Segundo ele, esse valor representa todas as suas economias acumuladas nesse tempo trabalhando como agente de viagens na Europa: “Tudo o que eu construí na minha vida”.
Ele acha que não verá mais esse dinheiro.
“Estou levando isso como um luto. A perda de um parente. Sabe quando morre uma mãe, um pai, um irmão? Mas eu tenho que seguir minha vida, tenho que continuar. Fui iludido e fui enganado. E muito bem enganado.”
Também é mais um a usar a expressão “PIB de Campina Grande” para ilustrar o envolvimento da população local de maior poder aquisitivo com a Braiscompany. Ele observa, no entanto, que o esquema com criptomoedas conseguiu atrair até pessoas da região com menos recursos.
“Os arredores de Campina Grande têm muita zona de interior, de sítio, de seca, de gente que enfrenta escassez de coisa básica. Gente que vive de plantação, de gado, em lugares como Queimadas, e colocou R$ 3.000, R$ 5.000 nesse negócio. São várias famílias nessa.”
Para o advogado especializado em ativos digitais e blockchain Bernardo Regueira Campos, a Braiscompany conseguiu criar “um medo de ficar de fora” de uma grande oportunidade de ganhar dinheiro.

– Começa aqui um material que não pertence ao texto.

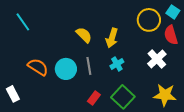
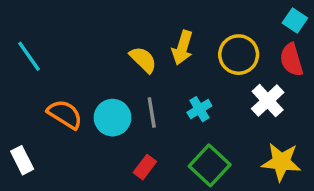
yellow circle: (149, 20) -> (239, 55), moved
cyan line: (23, 22) -> (29, 56), moved
yellow arrow: (112, 38) -> (182, 48), moved
red rectangle: (94, 98) -> (145, 167), moved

“Ela fazia as pessoas se sentirem um burro excluído se você não investisse. Porque seu amigo que entrou nessa comprou um [relógio] Rolex, um carro para a namorada.”
Como a imagem do fundador impulsionou a Braiscompany
Além da taxa de retorno financeiro muito acima do regularmente praticado no mercado, boa parte da atração exercida pela Braiscompany está ligada à imagem de seu fundador, Antônio Inácio da Silva Neto. Ele adotou suas três primeiras iniciais como sobrenome e se apresenta como Antônio Neto Ais.
Seu Instagram, com 900 mil seguidores, tem uma curadoria cuidadosa de postagens. São fotos muito bem produzidas e mensagens que tentam transmitir uma ideia de sucesso individual.
Neto Ais aparece sempre com o cabelo engomado dentro de carros de luxo, aviões privados, em locações internacionais badaladas e ao lado de astros do futebol e celebridades da música.
Por sinal, um jatinho patrimônio da Braiscompany, que aparece em uma desses posts, teve sua venda para uma empresa de comércio hospitalar do Espírito Santo concretizada na última quinta-feira (9/2) segundo os registros da Anac (Agência Nacional de Aviação Civil).